Question

If the point $A(9,8, - 10),B(3,2, - 4)$ and $C(5,4, - 6)$ be collinear, Then the point C divides The line AB in the ratio
A. $2:1$
B. $3:1$
C. $1:2$
D. $ - 1:2$

Answer 1

Hint: Given, the point $A(9,8, - 10),B(3,2, - 4)$ and $C(5,4, - 6)$ be collinear. We have to find the ratio in which C divides the line AB. We will assume the ratio $k:1$. We apply section formula $(x,y,z) = \left( {\dfrac{{m{x_2} + n{x_1}}}{{m + n}},\dfrac{{m{y_2} + n{y_1}}}{{m + n}},\dfrac{{m{z_2} + n{z_1}}}{{m + n}}} \right)$ then compare points with C to get the value of k.
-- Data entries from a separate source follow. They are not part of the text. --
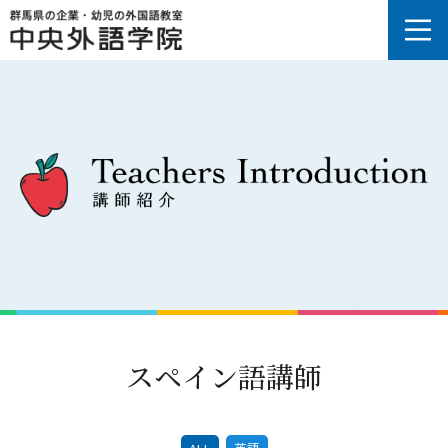
スペイン語講師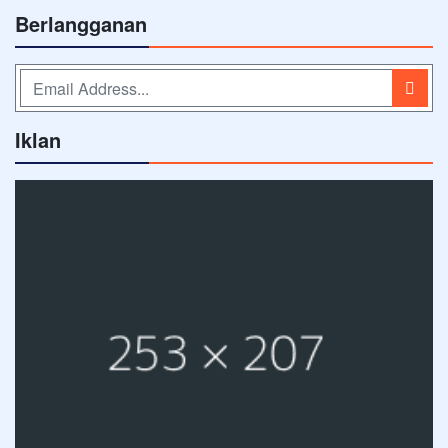
Berlangganan
Iklan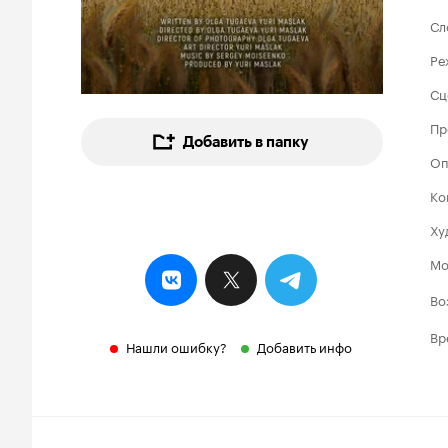
Сл
Ре
Сц
Пр
Добавить в папку
Оп
Ко
Ху
Мо
Во
Вр
Нашли ошибку?
Добавить инфо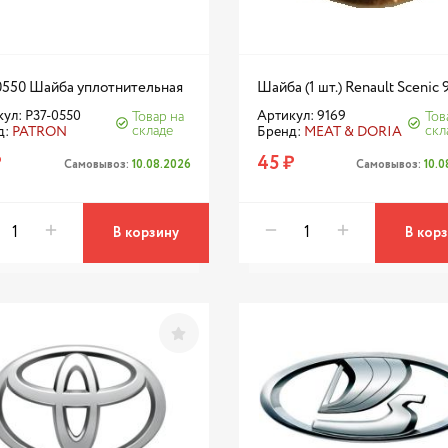
0550 Шайба уплотнительная
Шайба (1 шт.) Renault Scenic 
ул: P37-0550
Артикул: 9169
Товар на
Тов
складе
скл
д:
PATRON
Бренд:
MEAT & DORIA
₽
45 ₽
Самовывоз:
10.08.2026
Самовывоз:
10.
В корзину
В кор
Formula used: Let a point P divides the line PQ in the ratio $m:n$, then
Section formula$(x,y,z) = \left( {\dfrac{{m{x_2} + n{x_1}}}{{m + n}},\dfrac{{m{y_2} + n{y_1}}}{{m + n}},\dfrac{{m{z_2} + n{z_1}}}{{m + n}}} \right)$

Complete step by step solution:
Given, the point $A(9,8, - 10),B(3,2, - 4)$ and $C(5,4, - 6)$ be collinear.
Let us assume point C divides the line AB in the ratio $k:1$
To find the value of k we will use the section formula.
Let a point P divides the line PQ in the ratio $m:n$, then
Section formula$(x,y,z) = \left( {\dfrac{{m{x_2} + n{x_1}}}{{m + n}},\dfrac{{m{y_2} + n{y_1}}}{{m + n}},\dfrac{{m{z_2} + n{z_1}}}{{m + n}}} \right)$
Comparing with the above formula
$(x,y,z) = (5,4, - 6)$
$({x_1},{y_1},{z_1}) = (9,8, - 10)$
$({x_2},{y_2},{z_2}) = (3,2, - 4)$
$m = k,\,n = 1$
Putting the above values in the section formula
$(5,4, - 6) = \left( {\dfrac{{3k + 9}}{{k + 1}},\dfrac{{2k + 8}}{{k + 1}},\dfrac{{ - 4k - 10}}{{k + 1}}} \right)$
After comparing
$5 = \dfrac{{3k + 9}}{{k + 1}}$
Multiplying both sides with $k + 1$
$5(k + 1) = 3k + 9$
After simplification
$5k + 5 = 3k + 9$
Shifting terms with k on one side and terms without k on another side
$5k - 3k = 9 - 5$
After solving the above equation
$2k = 4$
Dividing both sides with $2$
$k = 2$
Hence, point C divides the line AB in $2:1$

So, option (A) is the correct answer.

Note: Students should assume a simple ratio to get a smooth calculation. Apply the section formula correctly in order to get error-free calculation. After applying, the section formula should compare the point with C not with the other because C divides AB and does the calculation correctly to get the required ratio.